One of his best examples of his unique style is 1972's Love Theme from The Godfather, an album that transformed a diverse array of pop tunes and film themes into exotic easy listening through arrangements that piled on space-age synthesizer and wild sound effects designed to show off quadrophonic engineering techniques.
The experimental tone is established from the get-go with "Norwegian Wood," which transforms the Beatles' Indian-styled pop tune into a lush, heady cinematic fanfare full of swirling strings, swinging brass, and rumbling percussion.
Other standout moments include "Me and My Arrow," which is transformed into synth-driven carnival music complete with crowd-noise sound effects, and the title track, which layers on fuzz guitar and trippy electronics to transform what was a delicate film theme into a surging, funky instrumental that would fit in on the soundtrack of a '70s cop show.
Montenegro also throws a couple of originals in, the standout being the album closer "Stutterology"; this quadrophonic-engineering showcase alternates a light, cheeky theme played on xylophone and keyboards with dark, suspenseful string passages over a rumbling percussion track.

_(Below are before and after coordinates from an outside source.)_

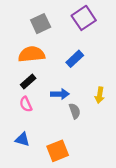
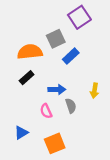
gray square: (41, 24) -> (56, 39), moved
pink semicircle: (26, 104) -> (46, 111), moved
blue triangle: (22, 139) -> (21, 133), turned -48

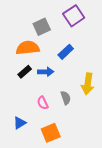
gray square: (56, 39) -> (42, 27), moved
blue arrow: (57, 89) -> (46, 72), moved
yellow arrow: (95, 91) -> (88, 84), size x1.5

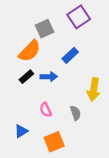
orange semicircle: (28, 48) -> (30, 51), turned 140
gray semicircle: (66, 98) -> (75, 113), moved

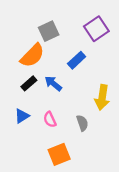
purple square: (79, 17) -> (96, 29), moved
blue arrow: (49, 77) -> (53, 83), turned -140
blue triangle: (21, 131) -> (22, 116), moved

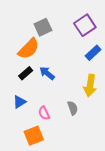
blue rectangle: (77, 60) -> (93, 53), moved
pink semicircle: (50, 119) -> (44, 113), moved
orange square: (59, 154) -> (34, 136), moved

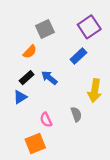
orange semicircle: (29, 49) -> (30, 52), size x0.6
blue rectangle: (93, 53) -> (78, 56), moved
blue triangle: (19, 102) -> (20, 97), moved

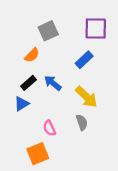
purple square: (89, 27) -> (96, 28), turned 35
yellow arrow: (95, 91) -> (86, 97), moved, turned -55

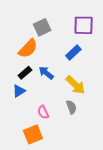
orange semicircle: (32, 55) -> (28, 49), size x1.5

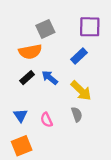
orange semicircle: (28, 49) -> (30, 52), turned 35
blue triangle: (19, 91) -> (21, 115), moved, turned -32
orange square: (33, 134) -> (22, 146), moved

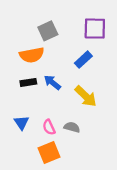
black rectangle: (27, 78) -> (28, 82), turned 32
gray semicircle: (77, 114) -> (72, 127), moved, turned -56
orange square: (22, 146) -> (49, 152), moved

Montenegro's refusal to play the tunes straight may strike some listeners as gimmicky and eccentric, but no one can deny the craft and skill that went into this recording.
Ultimately, Love Theme From the Godfather's combination of strong material and fearless experimentation makes it one of the most entertaining and consistent albums in Hugo Montenegro's catalog.
Anyone interested in exploring his singular style would do well to start here.